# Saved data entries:
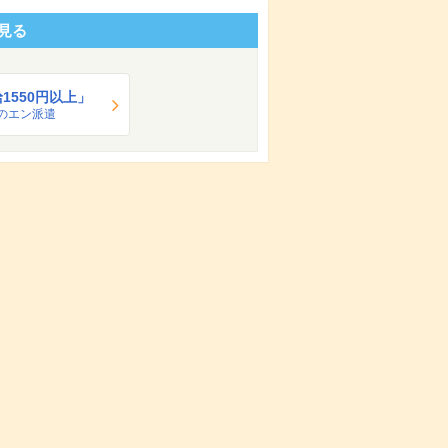
見る
1550円以上」
のエン派遣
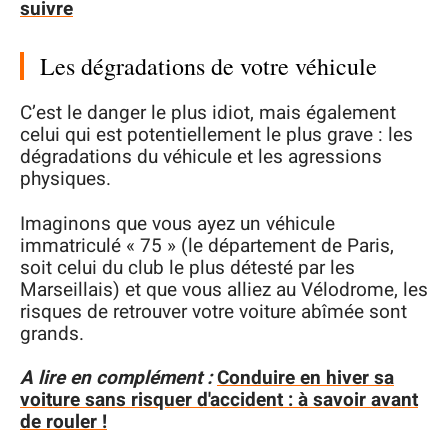
suivre
Les dégradations de votre véhicule
C’est le danger le plus idiot, mais également
celui qui est potentiellement le plus grave : les
dégradations du véhicule et les agressions
physiques.
Imaginons que vous ayez un véhicule
immatriculé « 75 » (le département de Paris,
soit celui du club le plus détesté par les
Marseillais) et que vous alliez au Vélodrome, les
risques de retrouver votre voiture abîmée sont
grands.
A lire en complément :
Conduire en hiver sa
voiture sans risquer d'accident : à savoir avant
de rouler !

# Work to complete:
Could the entries above be restated word for word, with the pictures left out?

# Reply to the task:
見る
1550円以上」
のエン派遣
suivre
Les dégradations de votre véhicule
C’est le danger le plus idiot, mais également
celui qui est potentiellement le plus grave : les
dégradations du véhicule et les agressions
physiques.
Imaginons que vous ayez un véhicule
immatriculé « 75 » (le département de Paris,
soit celui du club le plus détesté par les
Marseillais) et que vous alliez au Vélodrome, les
risques de retrouver votre voiture abîmée sont
grands.
A lire en complément :
Conduire en hiver sa
voiture sans risquer d'accident : à savoir avant
de rouler !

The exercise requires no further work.